Yesterday on the main teachers’ blog I talked about the first part of the Center Listening test. today I will go through a few more questions from other parts of the test.
The answer for this question is 4. The phrase “look it up” is a useful one. To “look up” means to find information from somewhere. We can “look up” information on the internet, “look up” words in a dictionary, or “look up” phone numbers in a phone book (but those have almost all disappeared).
There is a lot of information in a very short script here. Students must catch “twice as many”, which means 2x, or double. But, they must also re-order the colours in the script.
I will be honest, I don’t like the English used in this question. Books from a library are “renewed”, not “extended”. To use “extended”, the script should have matched it with “deadline”. For example, “The deadline can be extended by a week.” Also , hearing the phrase “a week at a time” is difficult in the middle of the sentence. Tough question.

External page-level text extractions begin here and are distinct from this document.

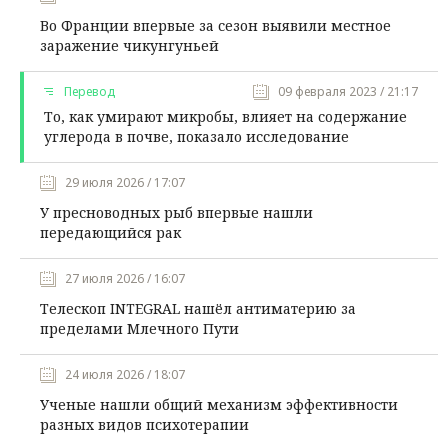
Во Франции впервые за сезон выявили местное
заражение чикунгуньей
Перевод
09 февраля 2023 / 21:17
То, как умирают микробы, влияет на содержание
углерода в почве, показало исследование
29 июля 2026 / 17:07
У пресноводных рыб впервые нашли
передающийся рак
27 июля 2026 / 16:07
Телескоп INTEGRAL нашёл антиматерию за
пределами Млечного Пути
24 июля 2026 / 18:07
Ученые нашли общий механизм эффективности
разных видов психотерапии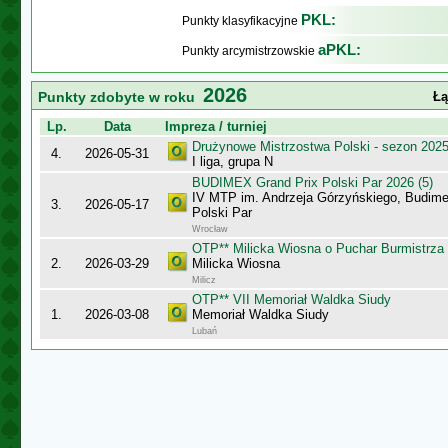
PKL:
Punkty klasyfikacyjne
aPKL:
Punkty arcymistrzowskie
2026
Punkty zdobyte w roku
Łą
Lp.
Data
Impreza / turniej
Drużynowe Mistrzostwa Polski - sezon 202
4.
2026-05-31
I liga, grupa N
BUDIMEX Grand Prix Polski Par 2026 (5)
IV MTP im. Andrzeja Górzyńskiego, Budime
3.
2026-05-17
Polski Par
Wrocław
OTP** Milicka Wiosna o Puchar Burmistrza 
2.
2026-03-29
Milicka Wiosna
Milicz
OTP** VII Memoriał Waldka Siudy
1.
2026-03-08
Memoriał Waldka Siudy
Lubań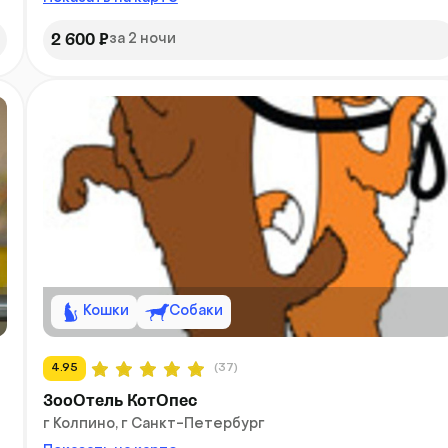
2 600 ₽
за 2 ночи
Кошки
Собаки
4.95
(37)
ЗооОтель КотОпес
г Колпино, г Санкт-Петербург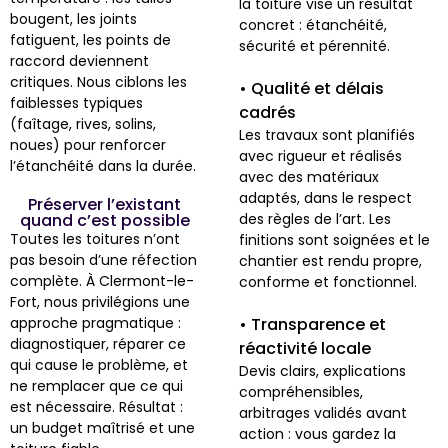
la toiture vise un résultat
bougent, les joints
concret : étanchéité,
fatiguent, les points de
sécurité et pérennité.
raccord deviennent
critiques. Nous ciblons les
• Qualité et délais
faiblesses typiques
cadrés
(faîtage, rives, solins,
Les travaux sont planifiés
noues) pour renforcer
avec rigueur et réalisés
l’étanchéité dans la durée.
avec des matériaux
adaptés, dans le respect
Préserver l’existant
quand c’est possible
des règles de l’art. Les
Toutes les toitures n’ont
finitions sont soignées et le
pas besoin d’une réfection
chantier est rendu propre,
complète. À Clermont-le-
conforme et fonctionnel.
Fort, nous privilégions une
approche pragmatique :
• Transparence et
diagnostiquer, réparer ce
réactivité locale
qui cause le problème, et
Devis clairs, explications
ne remplacer que ce qui
compréhensibles,
est nécessaire. Résultat :
arbitrages validés avant
un budget maîtrisé et une
action : vous gardez la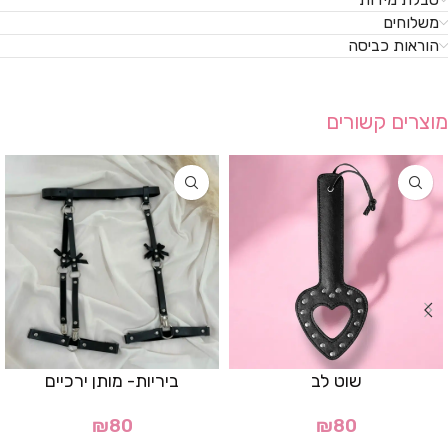
משלוחים
הוראות כביסה
מוצרים קשורים
שוט לב
ביריות- מותן ירכיים
₪
80
₪
80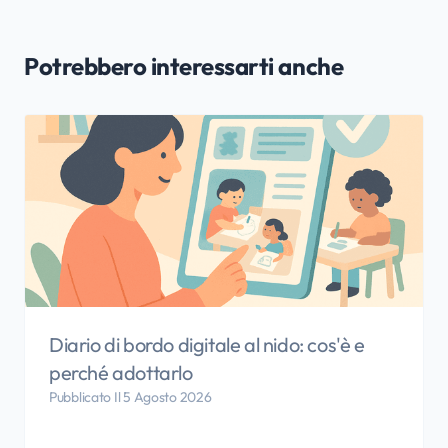
Potrebbero interessarti anche
Diario di bordo digitale al nido: cos'è e
perché adottarlo
Pubblicato Il 5 Agosto 2026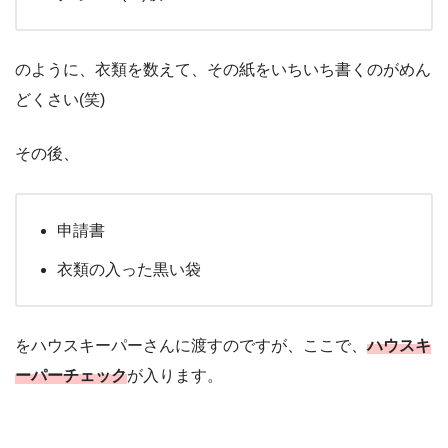
のように、衣類を数えて、その紙をいちいち書くのがめん
どくさい(笑)
その後、
申請書
衣類の入った黒い袋
をハウスキーパーさんに渡すのですが、ここで、
ハウスキ
ーパーチェック
が入ります。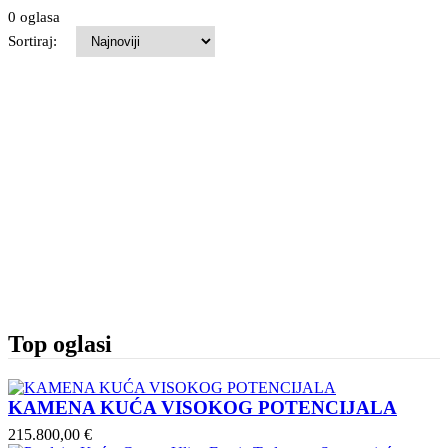
0 oglasa
Sortiraj:
Top oglasi
KAMENA KUĆA VISOKOG POTENCIJALA
215.800,00 €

To solve this question effectively, students must use the preparation time to both look at the picture, and read the questions. Especially for questions 15 and 17, students need to make notes while they are listening. Question 16 is an easy question, but it is in the middle of a lot of other information. I have highlighted the script for where to find each answer.
We again find some difficult synonyms in this question. To “get up” and to “wake up” in question 20 is ok, but “grow up” and “matured” in question 22 is quite difficult.

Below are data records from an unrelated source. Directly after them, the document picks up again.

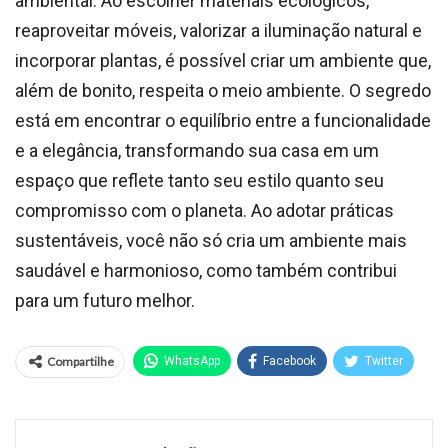
ambiental. Ao escolher materiais ecológicos,
reaproveitar móveis, valorizar a iluminação natural e
incorporar plantas, é possível criar um ambiente que,
além de bonito, respeita o meio ambiente. O segredo
está em encontrar o equilíbrio entre a funcionalidade
e a elegância, transformando sua casa em um
espaço que reflete tanto seu estilo quanto seu
compromisso com o planeta. Ao adotar práticas
sustentáveis, você não só cria um ambiente mais
saudável e harmonioso, como também contribui
para um futuro melhor.
Compartilhe
WhatsApp
Facebook
Twitter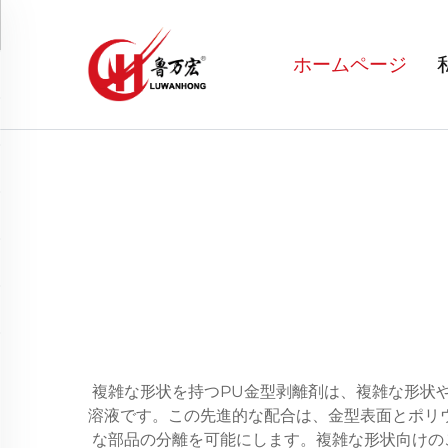
ホームページ
複雑な形状を持つPU金型剥離剤は、複雑な形状
溶液です。この先進的な配合は、金型表面とポリ
な部品の分離を可能にします。複雑な形状向けの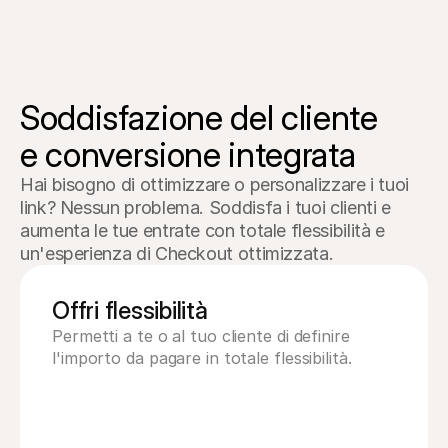
Soddisfazione del cliente 

e conversione integrata
Hai bisogno di ottimizzare o personalizzare i tuoi 
link? Nessun problema. Soddisfa i tuoi clienti e 
aumenta le tue entrate con totale flessibilità e 
un'esperienza di Checkout ottimizzata.
Offri flessibilità
Permetti a te o al tuo cliente di definire 
l'importo da pagare in totale flessibilità.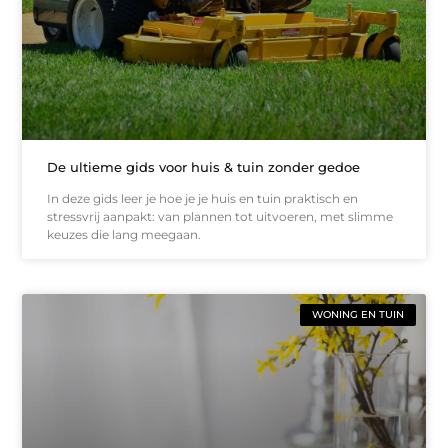
De ultieme gids voor huis & tuin zonder gedoe
In deze gids leer je hoe je je huis en tuin praktisch en
stressvrij aanpakt: van plannen tot uitvoeren, met slimme
keuzes die lang meegaan.
WONING EN TUIN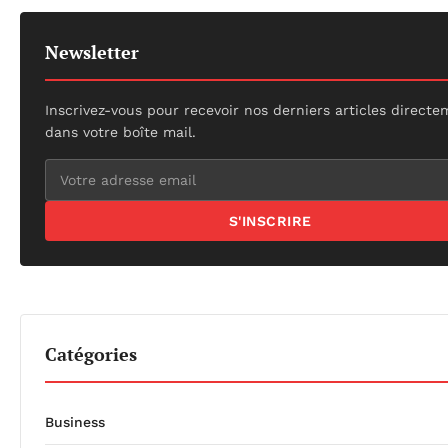
Newsletter
Inscrivez-vous pour recevoir nos derniers articles direct
dans votre boîte mail.
S'INSCRIRE
Catégories
Business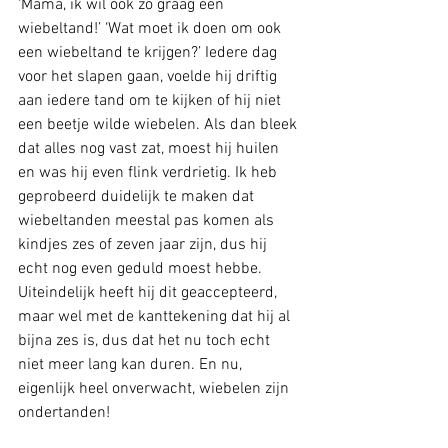
‘Mama, ik wil ook zo graag een 
wiebeltand!’ ‘Wat moet ik doen om ook 
een wiebeltand te krijgen?’ Iedere dag 
voor het slapen gaan, voelde hij driftig 
aan iedere tand om te kijken of hij niet 
een beetje wilde wiebelen. Als dan bleek 
dat alles nog vast zat, moest hij huilen 
en was hij even flink verdrietig. Ik heb 
geprobeerd duidelijk te maken dat 
wiebeltanden meestal pas komen als 
kindjes zes of zeven jaar zijn, dus hij 
echt nog even geduld moest hebbe. 
Uiteindelijk heeft hij dit geaccepteerd, 
maar wel met de kanttekening dat hij al 
bijna zes is, dus dat het nu toch echt 
niet meer lang kan duren. En nu, 
eigenlijk heel onverwacht, wiebelen zijn 
ondertanden! 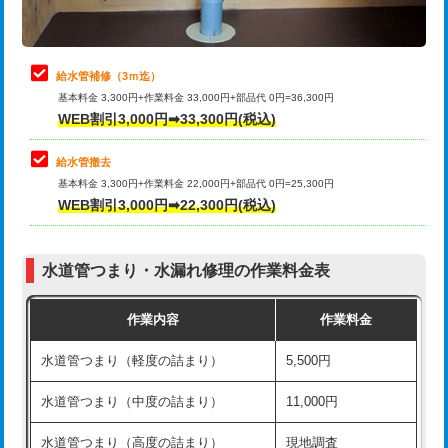
理・調整・分解・加工など（軽作業）
排水管工事（追加 排水管工事/3ｍ超
+11,000円
止水・漏水調査・防水処理・清掃・修
22,000円
え）
理・調整・分解・加工など（中作業）
給水管補修（3ｍ迄）
マス交換（土の掘削・埋め戻し作業）
11,000円~
基本料金 3,300円+作業料金 33,000円+部品代 0円=36,300円
止水・漏水調査・防水処理・清掃・修
33,000円
WEB割引3,000円➡33,300円(税込)
理・調整・分解・加工など（重作業）
マス交換（深さ50㎝未満）
55,000円
給水管撤去
その他部品の脱着
8,800円～
マス交換（深さ50㎝以上）
66,000円
基本料金 3,300円+作業料金 22,000円+部品代 0円=25,300円
WEB割引3,000円➡22,300円(税込)
交換・取付（タンク）
22,000円+材料費
コンクリート斫り（厚さ10㎝まで）
27,500円
交換・取付(単水栓（壁付・デッキ
13,200円+材料費
コンクリート斫り（厚さ10㎝超え）
38,500円
式）)
水道管つまり・水漏れ修理の作業料金表
モルタル補修（厚さ10㎝まで）
27,500円
交換・取付(混合水栓（壁付・デッキ
16,500円+材料費
作業内容
作業料金
式・ワンホール）)
モルタル補修（厚さ10㎝超え）
38,500円
水道管つまり（軽度の詰まり）
5,500円
交換・取付(排水栓・排水トラップ
22,000円+材料費
洗面台設置
38,500円
（P/S/ポップアップ））
水道管つまり（中度の詰まり）
11,000円
化粧台設置
22,000円
交換・取付（その他部品）
11,000円+材料費
水道管つまり（高度の詰まり）
現地調査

For the last listening, it is vitally important for students to take note of the characters names, and listen carefully to the transitions between them. For example: “Justin, what do you think we should do?” “Well, Tokiko, …” and “Karen did you have something to add?” Knowing who is speaking is important for character specific questions such as number 24. Tokiko starts and finishes the discussion, but her most valuable information is in the middle of the talk, where she speaks only once.
As for questions 23 and 25, the vocabulary of the questions is more difficult. In question 23, for example, the basic “travel plans” is written as “travel arrangements”. For that question, key words such as passport, insurance, and tickets are a good clue. In question 25, students will often pick answer number one, “shared” because the other verbs “came to a ~”, “debated”, and “emphasized” may be less well-known to them.
Otsukare to everyone who took the test! The national average of the test was 23/50, a full 5 points lower than last year, and 10 points lower than three years ago. Being able recognize synonyms while listening and reading at the same time was an important part of this year’s test. Keep studying your kikutan!